*Brief*
Transcribe every record that appears below, exactly and in full.

*Extracted data*
*-*-*

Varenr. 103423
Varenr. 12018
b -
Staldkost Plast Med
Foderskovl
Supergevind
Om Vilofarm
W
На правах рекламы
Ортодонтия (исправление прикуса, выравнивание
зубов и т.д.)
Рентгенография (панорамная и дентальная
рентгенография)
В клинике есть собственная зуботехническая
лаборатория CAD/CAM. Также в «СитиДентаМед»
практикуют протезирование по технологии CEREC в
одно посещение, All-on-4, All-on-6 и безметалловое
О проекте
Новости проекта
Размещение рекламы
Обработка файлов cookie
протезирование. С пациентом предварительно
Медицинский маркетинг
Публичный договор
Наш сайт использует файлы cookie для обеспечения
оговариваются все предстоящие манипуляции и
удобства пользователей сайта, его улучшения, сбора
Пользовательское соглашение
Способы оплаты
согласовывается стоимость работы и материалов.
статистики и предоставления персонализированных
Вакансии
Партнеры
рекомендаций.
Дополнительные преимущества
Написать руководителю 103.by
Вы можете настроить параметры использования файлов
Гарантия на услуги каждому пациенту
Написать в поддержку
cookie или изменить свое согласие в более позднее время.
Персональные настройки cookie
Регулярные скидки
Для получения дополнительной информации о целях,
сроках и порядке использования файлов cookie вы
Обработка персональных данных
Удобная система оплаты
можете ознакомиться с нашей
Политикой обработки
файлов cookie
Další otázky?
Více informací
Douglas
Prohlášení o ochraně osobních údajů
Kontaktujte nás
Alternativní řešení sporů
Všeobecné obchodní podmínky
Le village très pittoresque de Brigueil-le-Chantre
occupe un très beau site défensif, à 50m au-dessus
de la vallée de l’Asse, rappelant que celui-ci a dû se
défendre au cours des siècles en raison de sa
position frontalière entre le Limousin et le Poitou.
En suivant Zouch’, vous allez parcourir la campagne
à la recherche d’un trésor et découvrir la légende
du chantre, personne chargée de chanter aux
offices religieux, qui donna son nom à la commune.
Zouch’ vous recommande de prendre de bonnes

*-*-*

*Task result*
Varenr. 103423
Varenr. 12018
b -
Staldkost Plast Med
Foderskovl
Supergevind
Om Vilofarm
W
На правах рекламы
Ортодонтия (исправление прикуса, выравнивание
зубов и т.д.)
Рентгенография (панорамная и дентальная
рентгенография)
В клинике есть собственная зуботехническая
лаборатория CAD/CAM. Также в «СитиДентаМед»
практикуют протезирование по технологии CEREC в
одно посещение, All-on-4, All-on-6 и безметалловое
О проекте
Новости проекта
Размещение рекламы
Обработка файлов cookie
протезирование. С пациентом предварительно
Медицинский маркетинг
Публичный договор
Наш сайт использует файлы cookie для обеспечения
оговариваются все предстоящие манипуляции и
удобства пользователей сайта, его улучшения, сбора
Пользовательское соглашение
Способы оплаты
согласовывается стоимость работы и материалов.
статистики и предоставления персонализированных
Вакансии
Партнеры
рекомендаций.
Дополнительные преимущества
Написать руководителю 103.by
Вы можете настроить параметры использования файлов
Гарантия на услуги каждому пациенту
Написать в поддержку
cookie или изменить свое согласие в более позднее время.
Персональные настройки cookie
Регулярные скидки
Для получения дополнительной информации о целях,
сроках и порядке использования файлов cookie вы
Обработка персональных данных
Удобная система оплаты
можете ознакомиться с нашей
Политикой обработки
файлов cookie
Další otázky?
Více informací
Douglas
Prohlášení o ochraně osobních údajů
Kontaktujte nás
Alternativní řešení sporů
Všeobecné obchodní podmínky
Le village très pittoresque de Brigueil-le-Chantre
occupe un très beau site défensif, à 50m au-dessus
de la vallée de l’Asse, rappelant que celui-ci a dû se
défendre au cours des siècles en raison de sa
position frontalière entre le Limousin et le Poitou.
En suivant Zouch’, vous allez parcourir la campagne
à la recherche d’un trésor et découvrir la légende
du chantre, personne chargée de chanter aux
offices religieux, qui donna son nom à la commune.
Zouch’ vous recommande de prendre de bonnes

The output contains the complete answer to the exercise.